Segment Start: Records provided
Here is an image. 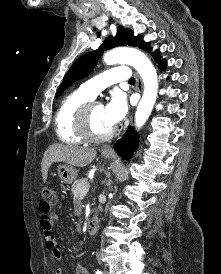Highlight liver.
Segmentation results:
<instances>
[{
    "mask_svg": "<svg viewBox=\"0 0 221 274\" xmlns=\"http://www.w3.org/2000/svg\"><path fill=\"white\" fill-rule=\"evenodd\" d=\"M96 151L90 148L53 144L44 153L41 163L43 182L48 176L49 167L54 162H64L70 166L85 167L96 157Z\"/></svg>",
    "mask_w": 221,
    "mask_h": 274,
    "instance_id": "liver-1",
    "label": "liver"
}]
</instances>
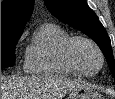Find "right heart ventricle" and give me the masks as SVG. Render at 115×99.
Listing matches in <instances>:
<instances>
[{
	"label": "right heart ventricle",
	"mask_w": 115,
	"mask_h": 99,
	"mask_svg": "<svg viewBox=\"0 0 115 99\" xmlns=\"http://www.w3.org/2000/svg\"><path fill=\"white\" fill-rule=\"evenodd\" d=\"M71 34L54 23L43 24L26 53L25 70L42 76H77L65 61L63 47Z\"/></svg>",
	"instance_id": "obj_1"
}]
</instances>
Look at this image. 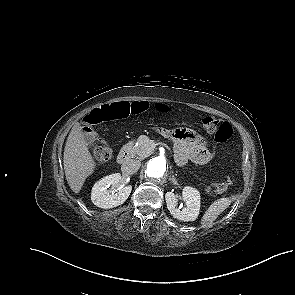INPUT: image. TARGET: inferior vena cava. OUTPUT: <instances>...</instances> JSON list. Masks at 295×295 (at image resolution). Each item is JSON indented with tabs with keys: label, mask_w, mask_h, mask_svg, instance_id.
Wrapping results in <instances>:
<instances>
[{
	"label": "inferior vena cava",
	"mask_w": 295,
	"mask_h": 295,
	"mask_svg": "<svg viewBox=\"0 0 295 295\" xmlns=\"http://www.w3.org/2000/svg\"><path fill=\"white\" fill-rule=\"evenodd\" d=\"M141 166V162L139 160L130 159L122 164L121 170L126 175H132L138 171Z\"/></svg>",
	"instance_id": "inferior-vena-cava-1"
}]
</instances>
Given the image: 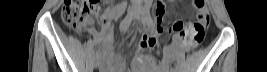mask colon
Segment End: Records provided
Segment Start: Records provided
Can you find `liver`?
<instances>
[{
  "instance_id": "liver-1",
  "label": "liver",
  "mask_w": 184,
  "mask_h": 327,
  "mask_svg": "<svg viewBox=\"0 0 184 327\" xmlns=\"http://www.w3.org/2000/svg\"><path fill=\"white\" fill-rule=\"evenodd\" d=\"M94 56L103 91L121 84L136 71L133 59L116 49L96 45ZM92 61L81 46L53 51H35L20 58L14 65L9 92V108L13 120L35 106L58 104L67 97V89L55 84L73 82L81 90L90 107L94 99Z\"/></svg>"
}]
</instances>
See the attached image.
Segment End: Records provided
Segment Start: Records provided
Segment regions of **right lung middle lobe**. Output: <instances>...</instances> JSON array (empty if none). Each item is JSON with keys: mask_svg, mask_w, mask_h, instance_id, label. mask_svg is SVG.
Segment End: Records provided
_Your assignment_
Out of the data above, give again only the lines starting at the one holding "Can you find" and ending at the one holding "See the attached image.", unchanged.

_Written response_
Can you find `liver`?
<instances>
[{
  "instance_id": "liver-1",
  "label": "liver",
  "mask_w": 184,
  "mask_h": 327,
  "mask_svg": "<svg viewBox=\"0 0 184 327\" xmlns=\"http://www.w3.org/2000/svg\"><path fill=\"white\" fill-rule=\"evenodd\" d=\"M94 56L103 91L121 84L136 71L133 59L116 49L96 45ZM92 61L81 46L53 51H35L20 58L14 65L9 92V108L13 120L35 106L58 104L67 97V89L55 84L73 82L81 90L90 107L94 99Z\"/></svg>"
}]
</instances>
See the attached image.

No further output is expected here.